• _What to work on_
Your job is to print, exactly, the lines in the data below from the line with "Administra tus preferencias" through the line with "The chosen phrase", both included, and to omit any picture.

• _Data extracts_
•••••

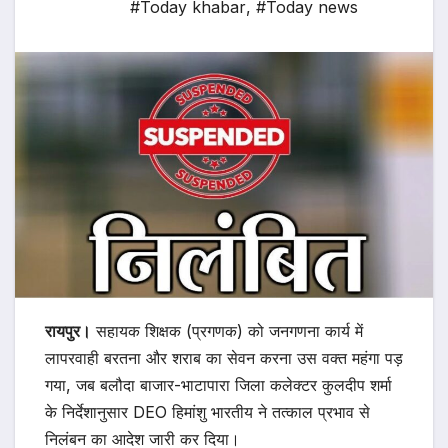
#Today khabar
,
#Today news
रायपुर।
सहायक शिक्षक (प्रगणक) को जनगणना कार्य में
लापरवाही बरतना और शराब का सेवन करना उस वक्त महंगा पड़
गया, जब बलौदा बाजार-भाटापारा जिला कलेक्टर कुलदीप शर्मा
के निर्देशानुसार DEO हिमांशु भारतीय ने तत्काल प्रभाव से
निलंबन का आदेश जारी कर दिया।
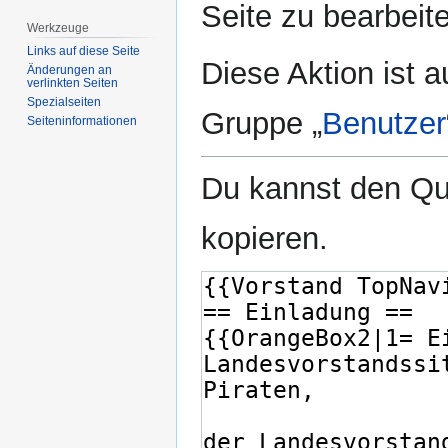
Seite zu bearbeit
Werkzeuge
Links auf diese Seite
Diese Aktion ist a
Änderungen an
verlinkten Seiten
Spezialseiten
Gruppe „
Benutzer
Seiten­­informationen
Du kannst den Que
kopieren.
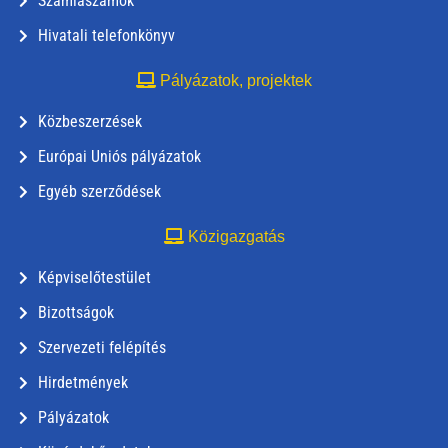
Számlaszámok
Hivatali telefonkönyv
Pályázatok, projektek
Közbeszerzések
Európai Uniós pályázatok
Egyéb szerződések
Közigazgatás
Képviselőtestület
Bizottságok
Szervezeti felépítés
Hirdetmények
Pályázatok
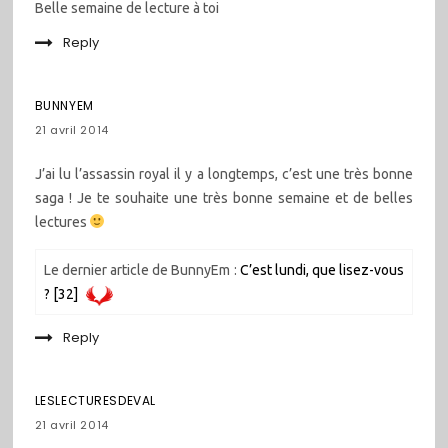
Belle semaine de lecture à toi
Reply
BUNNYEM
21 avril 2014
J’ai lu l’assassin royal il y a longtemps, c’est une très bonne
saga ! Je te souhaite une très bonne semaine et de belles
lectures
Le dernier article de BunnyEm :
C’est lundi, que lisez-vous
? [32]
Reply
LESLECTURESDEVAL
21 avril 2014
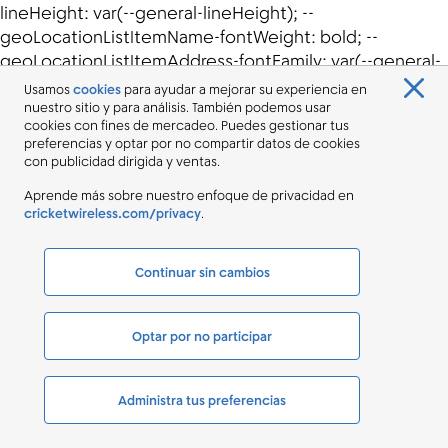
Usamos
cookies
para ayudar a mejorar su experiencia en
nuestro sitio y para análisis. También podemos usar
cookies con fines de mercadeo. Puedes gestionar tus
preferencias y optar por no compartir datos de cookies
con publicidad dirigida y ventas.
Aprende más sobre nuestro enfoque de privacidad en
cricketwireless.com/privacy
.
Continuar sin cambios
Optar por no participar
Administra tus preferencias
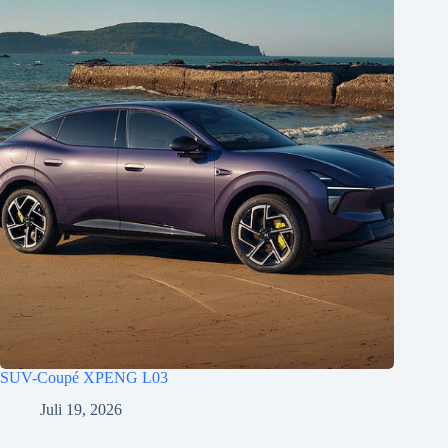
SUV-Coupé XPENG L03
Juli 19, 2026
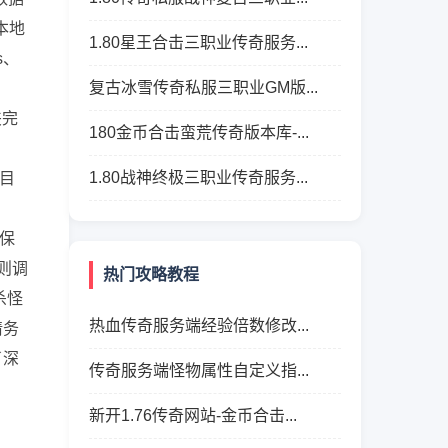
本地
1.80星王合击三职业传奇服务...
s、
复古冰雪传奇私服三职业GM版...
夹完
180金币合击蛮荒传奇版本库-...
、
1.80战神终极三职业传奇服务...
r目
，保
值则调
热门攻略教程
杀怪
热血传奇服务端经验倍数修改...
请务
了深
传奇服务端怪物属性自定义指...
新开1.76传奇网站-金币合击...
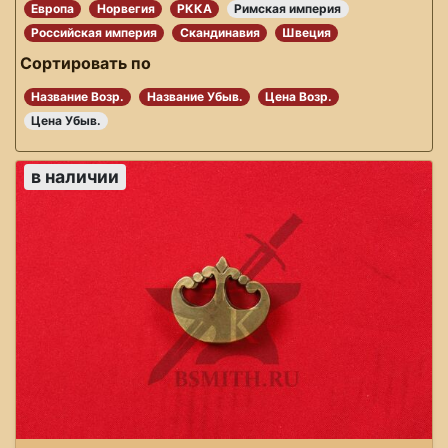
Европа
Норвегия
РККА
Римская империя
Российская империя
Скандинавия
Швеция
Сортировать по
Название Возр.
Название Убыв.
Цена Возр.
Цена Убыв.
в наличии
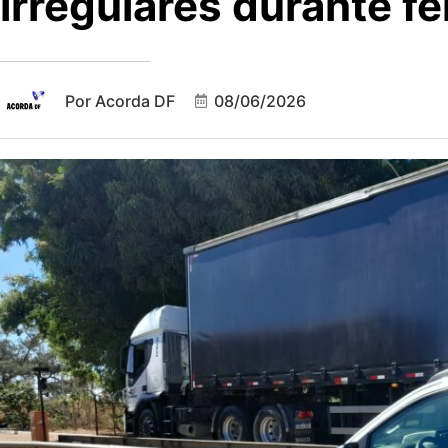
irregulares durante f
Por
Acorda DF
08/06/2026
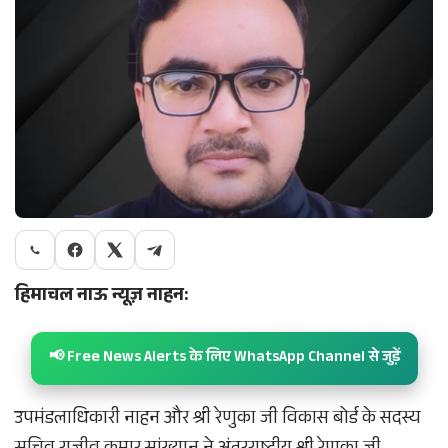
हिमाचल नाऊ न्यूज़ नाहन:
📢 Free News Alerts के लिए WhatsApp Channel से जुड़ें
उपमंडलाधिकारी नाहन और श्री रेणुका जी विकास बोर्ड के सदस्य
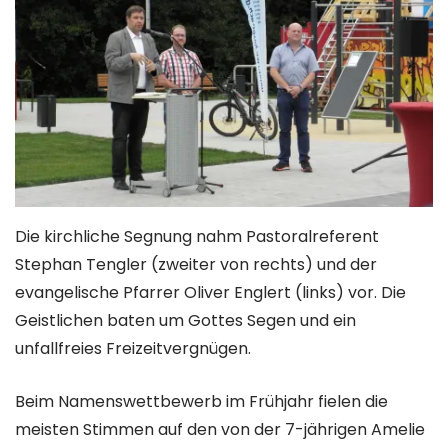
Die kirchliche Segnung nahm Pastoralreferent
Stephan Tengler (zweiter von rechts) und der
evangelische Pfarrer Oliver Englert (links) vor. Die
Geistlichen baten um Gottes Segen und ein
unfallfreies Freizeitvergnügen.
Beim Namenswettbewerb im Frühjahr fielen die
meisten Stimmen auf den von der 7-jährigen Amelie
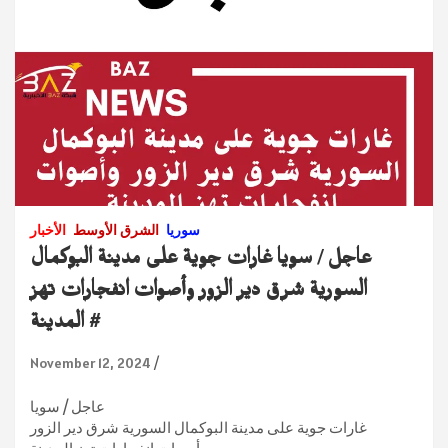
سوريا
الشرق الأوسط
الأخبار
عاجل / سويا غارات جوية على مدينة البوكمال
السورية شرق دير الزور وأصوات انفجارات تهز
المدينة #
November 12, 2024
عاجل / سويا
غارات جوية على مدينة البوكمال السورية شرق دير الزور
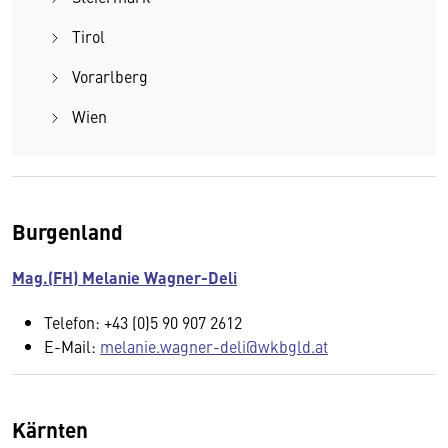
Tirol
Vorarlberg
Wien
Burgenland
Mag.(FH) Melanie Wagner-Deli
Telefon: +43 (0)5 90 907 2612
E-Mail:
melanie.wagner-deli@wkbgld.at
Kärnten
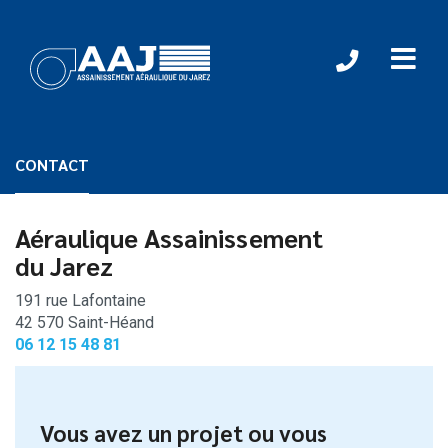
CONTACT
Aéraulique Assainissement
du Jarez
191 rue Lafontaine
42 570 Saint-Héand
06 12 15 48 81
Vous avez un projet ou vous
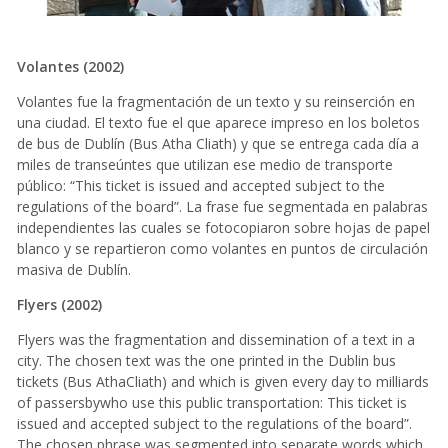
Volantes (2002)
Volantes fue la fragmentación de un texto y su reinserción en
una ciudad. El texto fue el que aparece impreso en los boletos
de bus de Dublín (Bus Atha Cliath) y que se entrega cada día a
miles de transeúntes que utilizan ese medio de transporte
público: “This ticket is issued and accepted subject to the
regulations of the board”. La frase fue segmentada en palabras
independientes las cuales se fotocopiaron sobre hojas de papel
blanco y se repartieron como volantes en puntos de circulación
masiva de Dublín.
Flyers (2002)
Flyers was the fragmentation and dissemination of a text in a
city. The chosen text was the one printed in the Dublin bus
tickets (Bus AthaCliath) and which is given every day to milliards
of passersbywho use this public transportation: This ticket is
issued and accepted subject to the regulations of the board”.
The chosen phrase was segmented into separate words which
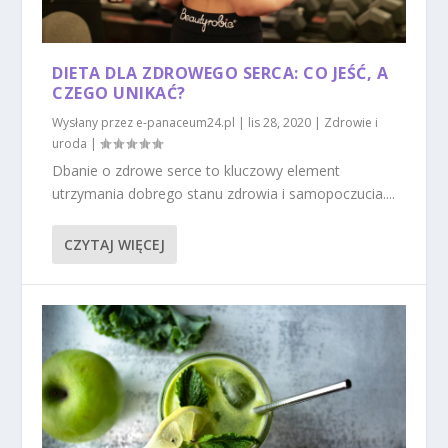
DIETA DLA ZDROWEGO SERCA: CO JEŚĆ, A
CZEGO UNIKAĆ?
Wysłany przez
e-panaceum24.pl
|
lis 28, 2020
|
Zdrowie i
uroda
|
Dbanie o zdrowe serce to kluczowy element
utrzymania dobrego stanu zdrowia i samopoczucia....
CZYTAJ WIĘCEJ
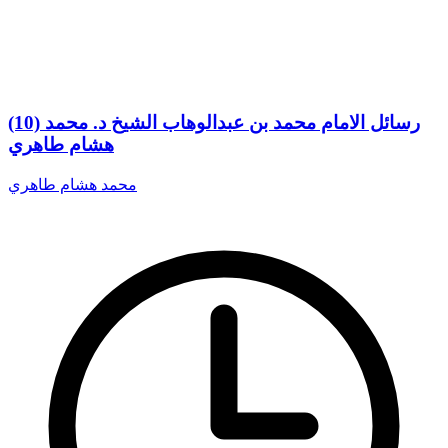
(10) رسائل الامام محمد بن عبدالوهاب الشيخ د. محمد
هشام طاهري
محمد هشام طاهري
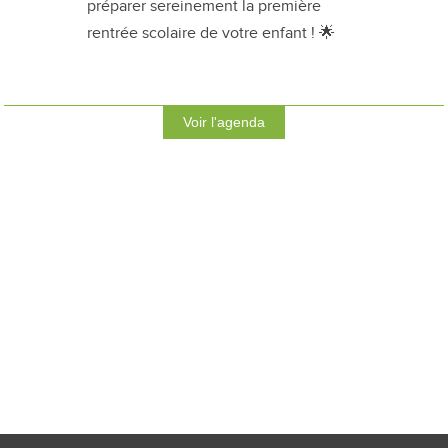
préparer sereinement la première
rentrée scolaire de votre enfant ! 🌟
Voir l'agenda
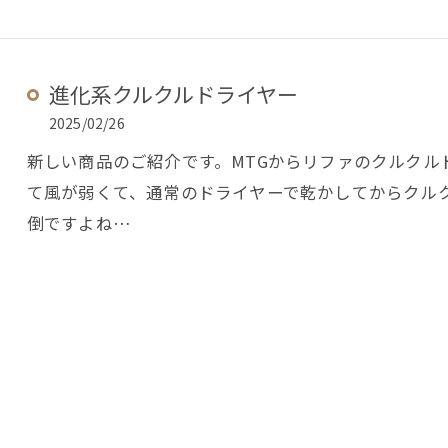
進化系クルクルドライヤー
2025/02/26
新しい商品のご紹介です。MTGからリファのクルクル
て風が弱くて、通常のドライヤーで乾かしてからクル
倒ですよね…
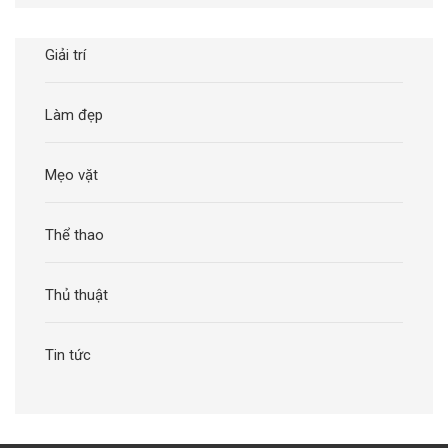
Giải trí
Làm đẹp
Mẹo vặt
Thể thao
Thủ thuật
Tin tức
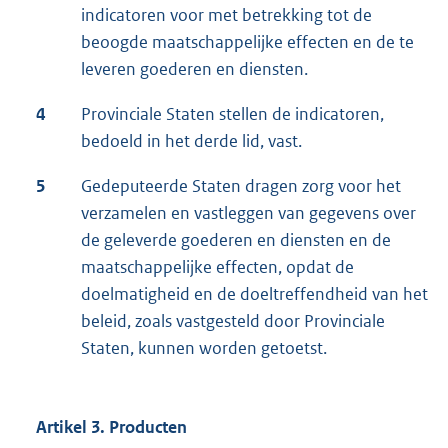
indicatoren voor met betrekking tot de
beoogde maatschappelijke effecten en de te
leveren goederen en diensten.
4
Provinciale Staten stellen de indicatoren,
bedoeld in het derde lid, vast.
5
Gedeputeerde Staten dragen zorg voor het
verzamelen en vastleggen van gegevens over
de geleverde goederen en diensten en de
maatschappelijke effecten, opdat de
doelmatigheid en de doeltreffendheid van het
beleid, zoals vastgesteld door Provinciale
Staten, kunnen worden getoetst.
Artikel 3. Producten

•••••

• _Solution to the problem_
Administra tus preferencias
SUV-Coupé XPENG L03
Juli 19, 2026
本地
1.80星王合击三职业传奇服务...
s、
复古冰雪传奇私服三职业GM版...
夹完
180金币合击蛮荒传奇版本库-...
、
1.80战神终极三职业传奇服务...
r目
，保
值则调
热门攻略教程
杀怪
热血传奇服务端经验倍数修改...
请务
了深
传奇服务端怪物属性自定义指...
新开1.76传奇网站-金币合击...
Европа
Норвегия
РККА
Римская империя
Российская империя
Скандинавия
Швеция
Сортировать по
Название Возр.
Название Убыв.
Цена Возр.
Цена Убыв.
в наличии
irregulares durante f
Por
Acorda DF
08/06/2026
हिमाचल नाऊ न्यूज़ नाहन:
📢 Free News Alerts के लिए WhatsApp Channel से जुड़ें
उपमंडलाधिकारी नाहन और श्री रेणुका जी विकास बोर्ड के सदस्य
Die kirchliche Segnung nahm Pastoralreferent
Stephan Tengler (zweiter von rechts) und der
evangelische Pfarrer Oliver Englert (links) vor. Die
Geistlichen baten um Gottes Segen und ein
unfallfreies Freizeitvergnügen.
Beim Namenswettbewerb im Frühjahr fielen die
meisten Stimmen auf den von der 7-jährigen Amelie
سوريا
الشرق الأوسط
الأخبار
عاجل / سويا غارات جوية على مدينة البوكمال
السورية شرق دير الزور وأصوات انفجارات تهز
المدينة #
November 12, 2024
عاجل / سويا
غارات جوية على مدينة البوكمال السورية شرق دير الزور
Tirol
Vorarlberg
Wien
Burgenland
Mag.(FH) Melanie Wagner-Deli
Telefon: +43 (0)5 90 907 2612
E-Mail:
melanie.wagner-deli@wkbgld.at
Kärnten
CONTACT
Aéraulique Assainissement
du Jarez
191 rue Lafontaine
42 570 Saint-Héand
06 12 15 48 81
Vous avez un projet ou vous
Volantes (2002)
Volantes fue la fragmentación de un texto y su reinserción en
una ciudad. El texto fue el que aparece impreso en los boletos
de bus de Dublín (Bus Atha Cliath) y que se entrega cada día a
miles de transeúntes que utilizan ese medio de transporte
público: “This ticket is issued and accepted subject to the
regulations of the board”. La frase fue segmentada en palabras
independientes las cuales se fotocopiaron sobre hojas de papel
blanco y se repartieron como volantes en puntos de circulación
masiva de Dublín.
Flyers (2002)
Flyers was the fragmentation and dissemination of a text in a
city. The chosen text was the one printed in the Dublin bus
tickets (Bus AthaCliath) and which is given every day to milliards
of passersbywho use this public transportation: This ticket is
issued and accepted subject to the regulations of the board”.
The chosen phrase was segmented into separate words which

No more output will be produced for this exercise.